§ Material provided:
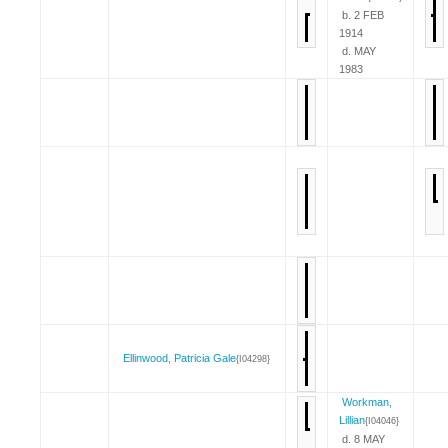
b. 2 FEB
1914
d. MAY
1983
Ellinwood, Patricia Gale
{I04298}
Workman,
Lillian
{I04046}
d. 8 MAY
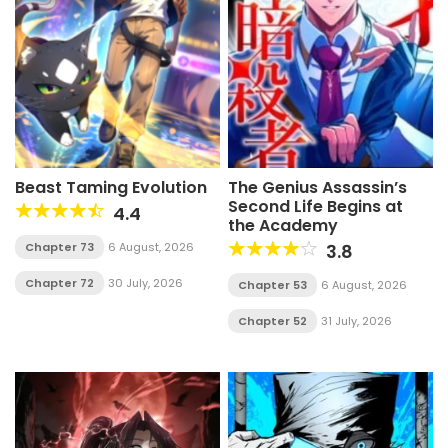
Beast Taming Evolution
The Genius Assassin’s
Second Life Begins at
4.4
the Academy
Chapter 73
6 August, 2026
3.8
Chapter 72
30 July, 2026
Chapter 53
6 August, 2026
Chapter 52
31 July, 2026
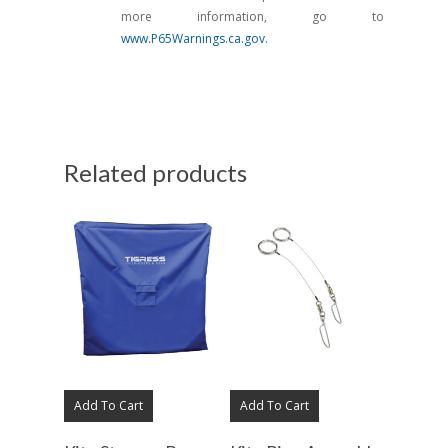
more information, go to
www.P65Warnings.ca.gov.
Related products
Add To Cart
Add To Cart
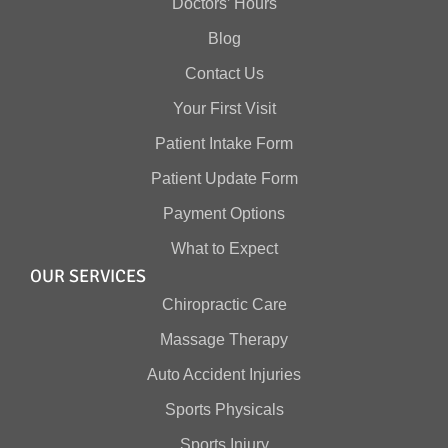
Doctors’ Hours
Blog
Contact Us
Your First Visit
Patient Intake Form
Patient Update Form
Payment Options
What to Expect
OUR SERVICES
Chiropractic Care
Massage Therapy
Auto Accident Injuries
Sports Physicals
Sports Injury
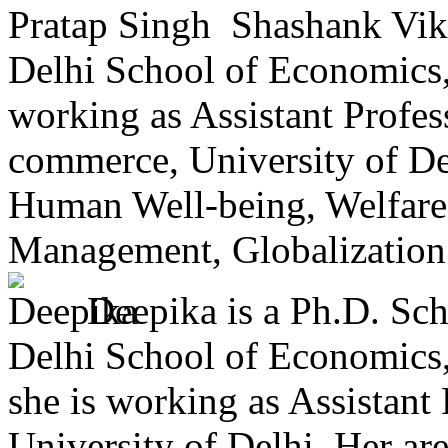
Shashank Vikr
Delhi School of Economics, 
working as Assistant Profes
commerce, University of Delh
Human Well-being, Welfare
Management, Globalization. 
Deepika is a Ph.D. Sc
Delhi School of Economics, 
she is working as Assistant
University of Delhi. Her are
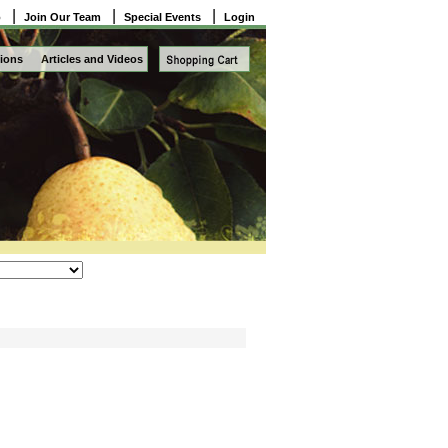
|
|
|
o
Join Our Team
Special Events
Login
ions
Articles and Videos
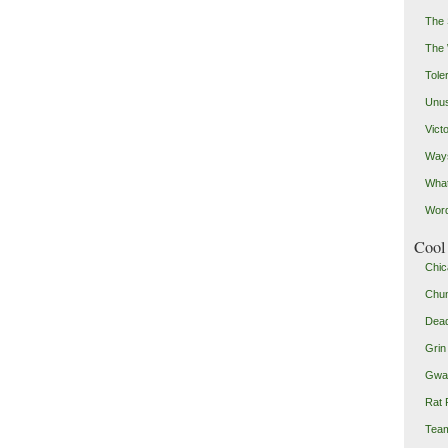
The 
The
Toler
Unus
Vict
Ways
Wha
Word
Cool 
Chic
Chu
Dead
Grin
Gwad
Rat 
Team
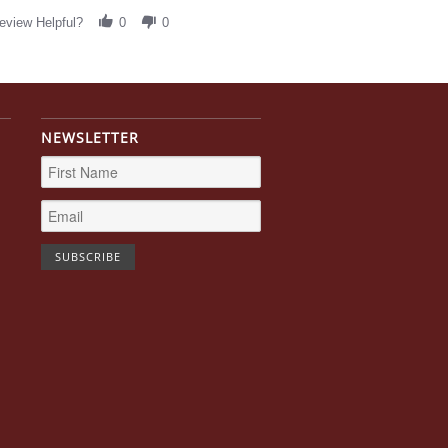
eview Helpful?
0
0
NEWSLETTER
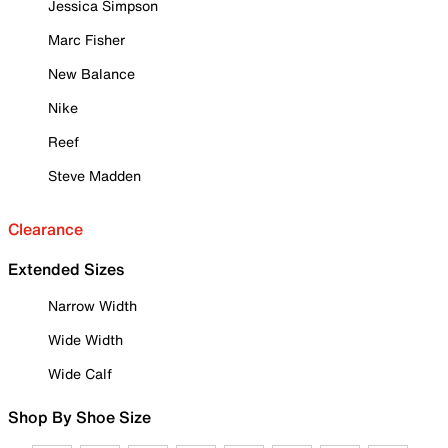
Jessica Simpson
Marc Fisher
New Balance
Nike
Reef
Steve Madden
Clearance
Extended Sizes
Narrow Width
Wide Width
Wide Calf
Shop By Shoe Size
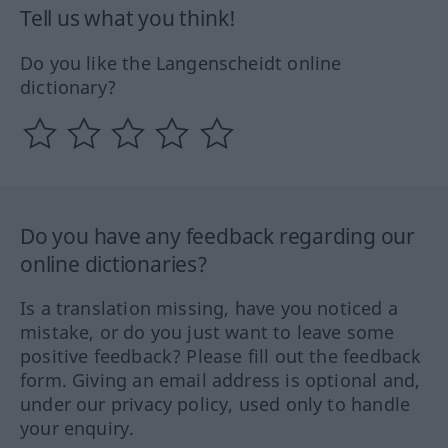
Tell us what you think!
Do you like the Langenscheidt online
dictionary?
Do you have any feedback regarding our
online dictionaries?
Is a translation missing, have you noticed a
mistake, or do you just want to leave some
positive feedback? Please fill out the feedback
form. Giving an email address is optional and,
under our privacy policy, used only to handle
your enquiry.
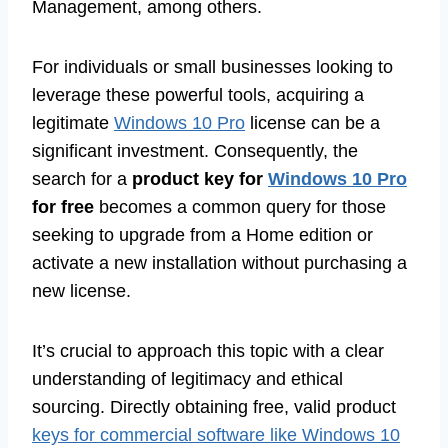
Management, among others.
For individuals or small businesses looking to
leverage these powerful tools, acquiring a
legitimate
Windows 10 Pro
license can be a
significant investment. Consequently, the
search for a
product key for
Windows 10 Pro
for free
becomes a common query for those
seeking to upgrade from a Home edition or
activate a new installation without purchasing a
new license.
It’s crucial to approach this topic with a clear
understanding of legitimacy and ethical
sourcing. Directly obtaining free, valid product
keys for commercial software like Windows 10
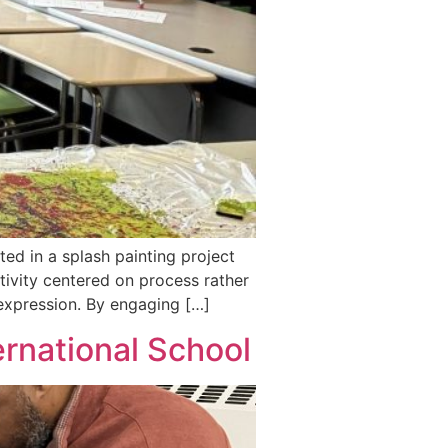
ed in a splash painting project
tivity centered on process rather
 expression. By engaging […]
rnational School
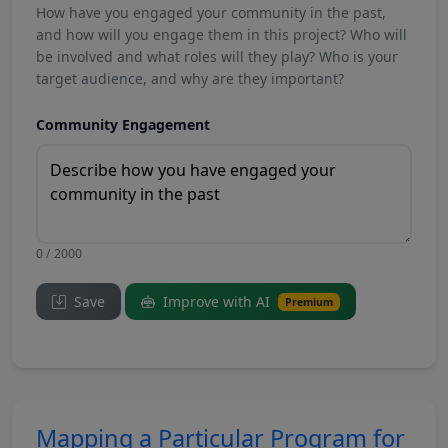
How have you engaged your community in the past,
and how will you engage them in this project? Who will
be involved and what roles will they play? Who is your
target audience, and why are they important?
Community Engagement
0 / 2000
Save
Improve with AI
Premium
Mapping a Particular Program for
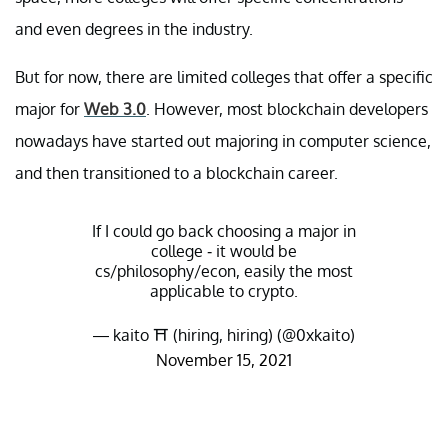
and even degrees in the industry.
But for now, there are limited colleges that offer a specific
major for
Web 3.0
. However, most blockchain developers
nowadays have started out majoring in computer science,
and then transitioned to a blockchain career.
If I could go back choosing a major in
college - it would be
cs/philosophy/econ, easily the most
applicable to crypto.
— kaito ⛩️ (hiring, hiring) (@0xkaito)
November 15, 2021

--

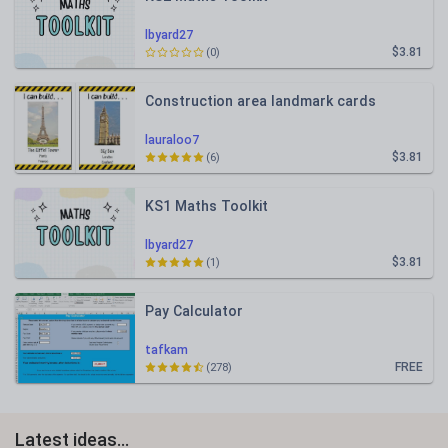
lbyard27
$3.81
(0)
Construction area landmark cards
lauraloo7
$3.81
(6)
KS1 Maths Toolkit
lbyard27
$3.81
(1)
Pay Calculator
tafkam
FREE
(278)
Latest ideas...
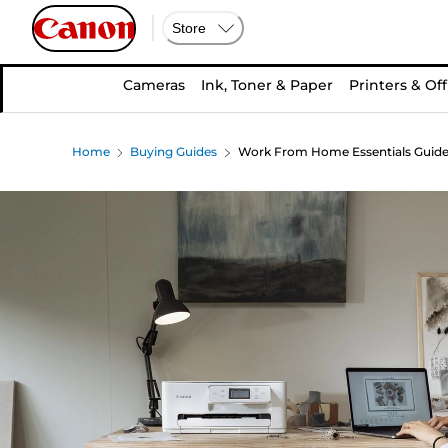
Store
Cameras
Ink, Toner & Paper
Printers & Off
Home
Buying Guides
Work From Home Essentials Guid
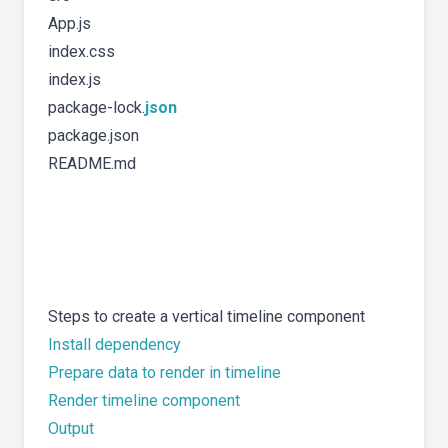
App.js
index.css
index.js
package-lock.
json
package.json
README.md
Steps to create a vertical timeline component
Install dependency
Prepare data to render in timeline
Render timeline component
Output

§ Exercise:
For each line above that contains the word "this", make a copy.

§ Answer below:
It’s crucial to approach this topic with a clear
and how will you engage them in this project? Who will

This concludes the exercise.